Konieczność dokładnego określenia w umowie kwoty kredytu podlegającej zwrotowi mieści się w szerszym kontekście prawa zobowiązań, które wymaga dla powstania zobowiązania dokładnego oznaczenia świadczenia ( vide orz. SN z 01.04.2011 r., III CSK 206/10, OSNC - Zb. dodatkowy 2012, nr B, poz. 25, str. 8). Świadczenie w łączącym strony stosunku zobowiązaniowym powinno być oznaczone w chwili zawarcia umowy lub nadawać się do oznaczenia w okresie późniejszym.
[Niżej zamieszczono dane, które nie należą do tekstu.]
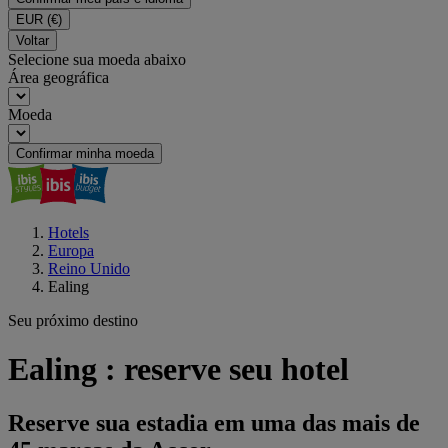
EUR
(€)
Voltar
Selecione sua moeda abaixo
Área geográfica
Moeda
Confirmar minha moeda
Hotels
Europa
Reino Unido
Ealing
Seu próximo destino
Ealing : reserve seu hotel
Reserve sua estadia em uma das mais de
Tym niemniej kryteria, według których nastąpić ma ustalenie świadczenia, powinny być oznaczone już w chwili powstania danego stosunku zobowiązaniowego. […] W doktrynie wskazuje się, że pozostawienie jednej ze stron oznaczenia świadczenia jest dopuszczalne, jeżeli ma ona tego dokonać w sposób obiektywny (…). Gdyby bowiem oznaczenie świadczenia pozostawione zostało jednej ze stron, bez jakichkolwiek ograniczeń w tym zakresie, takie postanowienie umowne – jako sprzeczne
z art. 353 1 k.c. – byłoby nieważne, co pociągałoby zazwyczaj za sobą nieważność całego zobowiązania (tak: W. Borysiak, w: Komentarz do art. 353, K. Osajda (red.), Tom III A., Kodeks cywilny. Komentarz. Zobowiązania. Część ogólna, Warszawa 2017).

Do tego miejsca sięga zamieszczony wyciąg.